======== Records for the exercise ========
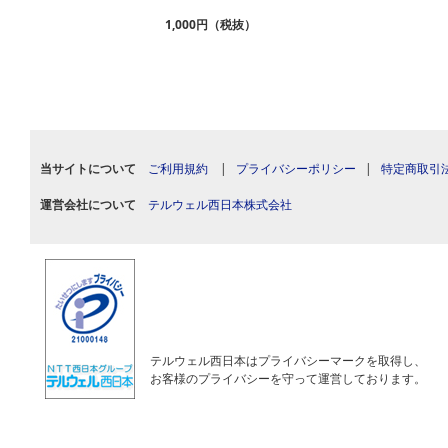
1,000円（税抜）
当サイトについて
ご利用規約
|
プライバシーポリシー
|
特定商取引
運営会社について
テルウェル西日本株式会社
テルウェル西日本はプライバシーマークを取得し、
お客様のプライバシーを守って運営しております。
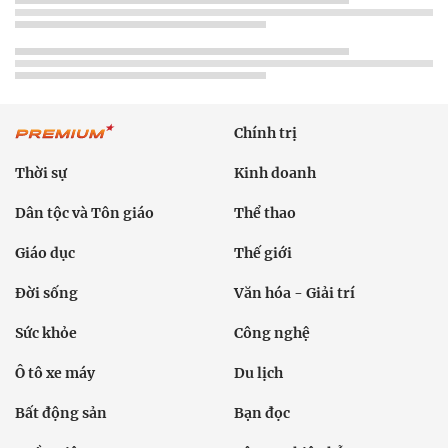
Chính trị
Thời sự
Kinh doanh
Dân tộc và Tôn giáo
Thể thao
Giáo dục
Thế giới
Đời sống
Văn hóa - Giải trí
Sức khỏe
Công nghệ
Ô tô xe máy
Du lịch
Bất động sản
Bạn đọc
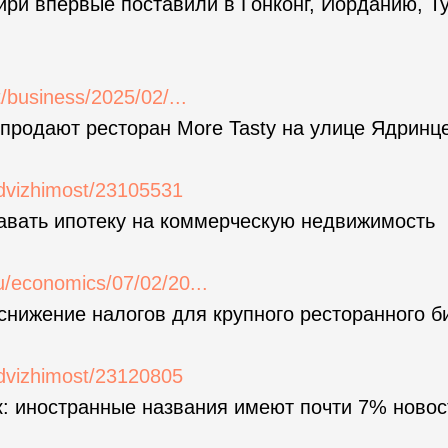
ри впервые поставили в Гонконг, Иорданию, Т
t/business/2025/02/...
продают ресторан More Tasty на улице Ядринц
edvizhimost/23105531
авать ипотеку на коммерческую недвижимость
u/economics/07/02/20...
нижение налогов для крупного ресторанного б
edvizhimost/23120805
: иностранные названия имеют почти 7% новос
========
- _Activity_
Your reply should hold all the lines from the listing above in which "edvizhimost" appears.

- _Solution below_
edvizhimost/23105531
edvizhimost/23120805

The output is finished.